While the right still worried about unintended consequences, furloughs, payments and emergency benefits flowed because not doing so would have led to spiralling infections and deaths. The decision about which work was essential and which was not was a conscious one—one the market was incapable of making. At the same time, decisions about who did the essential work were left up to the old market order. We cannot really say that we are all in this together when death rates and unemployment rates are so disproportionately high among low-wage and racialized workers.
The pandemic may have exposed the injustices and irrationalities of our world but, mostly, governments have used the equivalent of policy duct tape to keep the system from seizing up and breaking down. Income supports have been necessary lifesavers. They have also shown just how inadequate wages and benefits were before the pandemic. Worries that a $2,000 monthly cheque would dissuade people from looking for work says more about pre-pandemic poverty wages than modest pandemic supports.
Beyond these emergency measures to shore up incomes, the first months of the pandemic could have been used to expand public planning. A simple step would have been to begin creating public distribution networks for masks, food and other essentials—something also very useful for distributing vaccines! This wasn’t impossible: the state of Kerala, India, much less affluent than Canada, did just this. Its government flexed its less atrophied planning muscles and utilized existing public, social and community organizations to distribute necessities and spread public health messages from the very start of the pandemic.
Once the need for disaster statism recedes, the question will be whether states can be pushed to invest in a real reconstruction and a deep restructuring.
Against heady invocations of the end of neoliberalism, it seems that things today remain very different yet, in some ways, very much the same. Much of the state response, so far, has been keeping the capitalism of February 2020 in suspended animation. Governments have rightly taken on debt just to keep people afloat and to avoid a depression, but this is standard Keynesian firefighting.
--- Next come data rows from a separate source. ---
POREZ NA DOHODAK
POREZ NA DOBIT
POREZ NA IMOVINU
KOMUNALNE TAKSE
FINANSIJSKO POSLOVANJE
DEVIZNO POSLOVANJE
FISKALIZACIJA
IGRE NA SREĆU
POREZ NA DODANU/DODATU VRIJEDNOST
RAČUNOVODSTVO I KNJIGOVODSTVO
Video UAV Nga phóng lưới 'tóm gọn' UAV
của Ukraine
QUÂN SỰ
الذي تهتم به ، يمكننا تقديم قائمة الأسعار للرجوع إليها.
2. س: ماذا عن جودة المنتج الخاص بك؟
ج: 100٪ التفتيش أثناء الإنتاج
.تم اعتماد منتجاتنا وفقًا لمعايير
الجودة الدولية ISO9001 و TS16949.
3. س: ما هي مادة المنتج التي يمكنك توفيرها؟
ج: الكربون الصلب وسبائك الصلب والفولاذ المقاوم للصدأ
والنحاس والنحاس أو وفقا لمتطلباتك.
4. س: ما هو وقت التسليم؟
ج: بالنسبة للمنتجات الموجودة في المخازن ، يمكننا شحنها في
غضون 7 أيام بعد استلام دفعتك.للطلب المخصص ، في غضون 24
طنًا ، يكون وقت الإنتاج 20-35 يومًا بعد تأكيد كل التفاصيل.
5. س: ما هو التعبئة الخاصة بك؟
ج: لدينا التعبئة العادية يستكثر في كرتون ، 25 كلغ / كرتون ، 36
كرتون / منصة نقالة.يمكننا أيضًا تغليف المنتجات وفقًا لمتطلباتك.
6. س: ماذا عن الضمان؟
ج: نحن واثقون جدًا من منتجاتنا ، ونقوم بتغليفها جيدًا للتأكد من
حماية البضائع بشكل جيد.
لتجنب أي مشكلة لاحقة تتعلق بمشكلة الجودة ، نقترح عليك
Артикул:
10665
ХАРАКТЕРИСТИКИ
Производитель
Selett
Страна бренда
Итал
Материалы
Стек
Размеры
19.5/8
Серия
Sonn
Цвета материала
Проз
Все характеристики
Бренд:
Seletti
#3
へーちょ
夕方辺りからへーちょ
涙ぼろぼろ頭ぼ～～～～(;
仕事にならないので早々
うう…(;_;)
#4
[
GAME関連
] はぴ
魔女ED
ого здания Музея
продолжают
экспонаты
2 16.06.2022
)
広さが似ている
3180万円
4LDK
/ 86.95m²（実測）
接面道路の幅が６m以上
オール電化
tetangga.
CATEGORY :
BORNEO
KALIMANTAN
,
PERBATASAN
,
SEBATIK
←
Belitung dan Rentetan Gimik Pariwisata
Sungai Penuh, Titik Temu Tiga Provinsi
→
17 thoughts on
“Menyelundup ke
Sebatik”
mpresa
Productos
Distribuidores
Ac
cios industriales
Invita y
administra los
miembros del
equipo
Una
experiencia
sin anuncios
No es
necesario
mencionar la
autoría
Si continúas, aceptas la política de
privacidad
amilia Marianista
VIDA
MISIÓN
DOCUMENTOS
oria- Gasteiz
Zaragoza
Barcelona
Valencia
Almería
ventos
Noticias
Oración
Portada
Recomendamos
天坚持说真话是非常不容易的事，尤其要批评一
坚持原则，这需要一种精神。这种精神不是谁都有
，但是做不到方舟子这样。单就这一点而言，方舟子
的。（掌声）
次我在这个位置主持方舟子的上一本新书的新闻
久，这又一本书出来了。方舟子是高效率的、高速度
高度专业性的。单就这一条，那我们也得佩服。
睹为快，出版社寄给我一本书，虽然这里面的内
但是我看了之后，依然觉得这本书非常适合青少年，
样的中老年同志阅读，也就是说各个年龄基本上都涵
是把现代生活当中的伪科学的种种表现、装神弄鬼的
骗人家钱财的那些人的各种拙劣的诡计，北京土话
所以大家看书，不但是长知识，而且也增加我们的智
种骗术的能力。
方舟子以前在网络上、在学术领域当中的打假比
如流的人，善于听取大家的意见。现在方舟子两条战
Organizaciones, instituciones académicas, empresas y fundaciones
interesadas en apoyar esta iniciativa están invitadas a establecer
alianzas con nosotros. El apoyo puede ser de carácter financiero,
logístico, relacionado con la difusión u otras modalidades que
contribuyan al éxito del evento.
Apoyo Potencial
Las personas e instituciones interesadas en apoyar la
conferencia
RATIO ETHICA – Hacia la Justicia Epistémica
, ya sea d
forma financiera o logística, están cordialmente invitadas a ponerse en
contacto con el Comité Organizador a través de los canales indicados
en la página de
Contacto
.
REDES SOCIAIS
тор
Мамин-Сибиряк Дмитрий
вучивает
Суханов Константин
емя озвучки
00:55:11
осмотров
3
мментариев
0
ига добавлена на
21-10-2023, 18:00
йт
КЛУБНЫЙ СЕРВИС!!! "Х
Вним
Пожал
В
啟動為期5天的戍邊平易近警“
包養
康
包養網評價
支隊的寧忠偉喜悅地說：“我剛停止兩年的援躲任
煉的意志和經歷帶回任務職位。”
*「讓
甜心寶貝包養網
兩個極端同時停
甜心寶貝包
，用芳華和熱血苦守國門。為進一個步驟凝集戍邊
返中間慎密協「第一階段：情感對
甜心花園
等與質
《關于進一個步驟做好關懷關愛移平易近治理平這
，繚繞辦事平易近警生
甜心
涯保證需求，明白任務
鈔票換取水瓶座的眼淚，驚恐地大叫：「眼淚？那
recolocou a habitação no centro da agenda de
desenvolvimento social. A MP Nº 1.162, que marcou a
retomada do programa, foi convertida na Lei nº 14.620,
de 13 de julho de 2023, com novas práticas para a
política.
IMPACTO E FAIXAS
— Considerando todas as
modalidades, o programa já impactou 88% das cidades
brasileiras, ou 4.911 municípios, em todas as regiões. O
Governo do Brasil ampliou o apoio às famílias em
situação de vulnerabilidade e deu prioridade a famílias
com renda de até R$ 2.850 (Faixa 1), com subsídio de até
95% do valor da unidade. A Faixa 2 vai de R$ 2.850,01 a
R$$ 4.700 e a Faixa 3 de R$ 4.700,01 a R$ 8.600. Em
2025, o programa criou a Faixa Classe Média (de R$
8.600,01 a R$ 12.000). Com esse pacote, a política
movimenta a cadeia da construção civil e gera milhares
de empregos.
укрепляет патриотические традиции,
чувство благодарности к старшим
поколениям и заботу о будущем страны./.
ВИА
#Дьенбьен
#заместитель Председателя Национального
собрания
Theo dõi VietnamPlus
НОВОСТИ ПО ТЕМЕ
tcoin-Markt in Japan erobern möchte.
Once these firefighting measures are over, the real fight over the shift to a collective, planned response will begin.
There were some glimpses of this early on, as even some manufacturing plants here and there retooled on government orders: Louis Vuitton made hand sanitizer instead of perfume in France, tractor maker John Deere made face shields in the USA. These, however, were sporadic episodes, unwillingly embarked upon. Once the need for disaster statism recedes, the question will be whether states can be pushed to invest in a real reconstruction and a deep restructuring.
Luckily, the window for change hasn’t closed. If anything, it is only starting to open. In the aftermath of this pandemic, we must undertake the task of remaking the state once again. The pandemic has reaffirmed how much we depend on one another—that society really does exist. We need to foster existing collective projects and create new ones: from renationalized long-term care to expanded public and cooperative housing, from public pharmaceutical companies to delivery driver co-operatives. The world was desperately calling out for a Green New Deal of massive, planned, public investment 12 months ago. Today, it is screaming for it.
Interestingly, the Canadian public health agency cancelled the Amazon agreement struck in April after just four months. It turns out the country needed a simpler, more centralized system; a public one better suited to the specificities of procuring and handling PPE while simplifying the logistics of making larger deliveries to fewer locations. In short, it needed a plan.
We will need many more plans as we come out of the pandemic and into an era of accelerating climate change. Our task is to create institutions for democratic planning and collective decision-making that can make those plans, and, in doing so, remake the world.